DENVER — An heir to the Cargill agribusiness fortune and his multimillion-dollar trust fund are at the center of a court battle between a Colorado attorney and the Swiss bank UBS over allegedly pirated emails and accusations of a smear campaign.
Aspen attorney David Bovino filed suit in Denver federal court alleging UBS subsidiaries and others tried to undermine his law practice and cut him off from his former client, Andrew Cargill MacMillan, because MacMillan was unhappy with UBS’ management of his trust fund and wanted to find another company to handle it.
Bovino alleges his business and reputation were attacked because UBS didn’t want to lose the profits from managing McMillan’s trust fund and that MacMillan’s mother and his wife and another attorney didn’t want to lose access to the money.
“The goal was to hang onto control of Andrew and his money by ending his relationship, both personally and professionally, with Bovino,” the suit says.
MacMillan, who is about 26 years old and is described by the lawsuit as mentally ill, is not a party to Bovino’s lawsuit. David Berg, an attorney representing Bovino, said MacMillan’s trust fund is worth between $180 million and $250 million.
Defendants are UBS Trust Co. and UBS Financial Services; Patricia A. MacMillan, Andrew MacMillan’s mother; Christina MacMillan, his wife; and Timothy Kelly, a Minneapolis attorney for Christina MacMillan.
In a written release, UBS said it “handled the account relationship appropriately and intends to vigorously defend against this meritless motion.”
Kelley and another attorney for Christina MacMillan declined to comment. An attorney for Patricia MacMillan did not immediately respond to phone call.
Andrew MacMillan’s current attorney was not immediately available for comment, his office said Tuesday. MacMillan has been committed to a mental institution in Florida, and a Florida judge appointed Patricia and Christina MacMillan as his guardians in March, the suit says.
The 67-page lawsuit was made public last week. It says MacMillan — whose mother owns a house in the Aspen area — hired Bovino in 2010.
The trust fund was established by John H. MacMillan III, Patricia MacMillan’s ex-husband and great-grandson of the founder of Cargill Inc. John MacMillan was not Andrew’s biological father but treated him as a son, the suit says.

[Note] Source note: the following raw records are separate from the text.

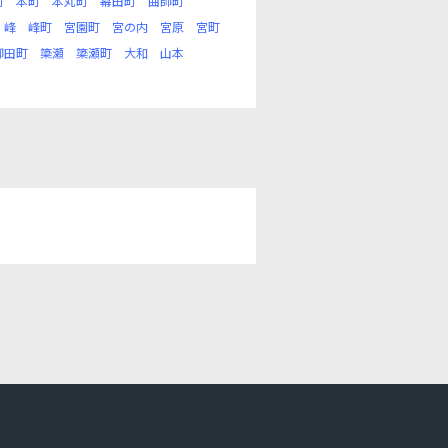
町
本町
本丸町
幕田町
曲師町
峰
峰町
宮園町
宮の内
宮原
宮町
柳田町
簗瀬
簗瀬町
大和
山本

The lawsuit alleges Christina MacMillan hacked into her husband’s email account, read confidential emails from Bovino to her husband and forwarded them to UBS and to Christina MacMillan. Many of those emails discussed moving the trust fund away from UBS, the suit says.
The suit also alleges Christina MacMillan intercepted some of Bovino’s emails to her husband, deleted the originals and then sent modified versions to her husband from a fake account disguised to look like Bovino’s. That way, she would see her husband’s replies, not Bovino, the suit says.
The suit alleges Patricia MacMillan sent UBS emails demanding money from her son’s trust fund. It says she had no income, although she received the home in Aspen and another in Florida in her divorce from John MacMillan III. In 2010, UBS was giving half of Andrew MacMillan’s $10,000-a-month living allowance to her, the suit says.
UBS looked for “dirt” on Bovino to discredit him, and Patricia MacMillan hired a private investigator who spread false rumors in Aspen that Bovino used drugs, the suit says.
Kelly filed a grievance against Bovino with Colorado officials alleging he had improper influence over Andrew MacMillan. State officials did not discipline Bovino, the suit says.
The suit seeks unspecified damages. No trial date has been set.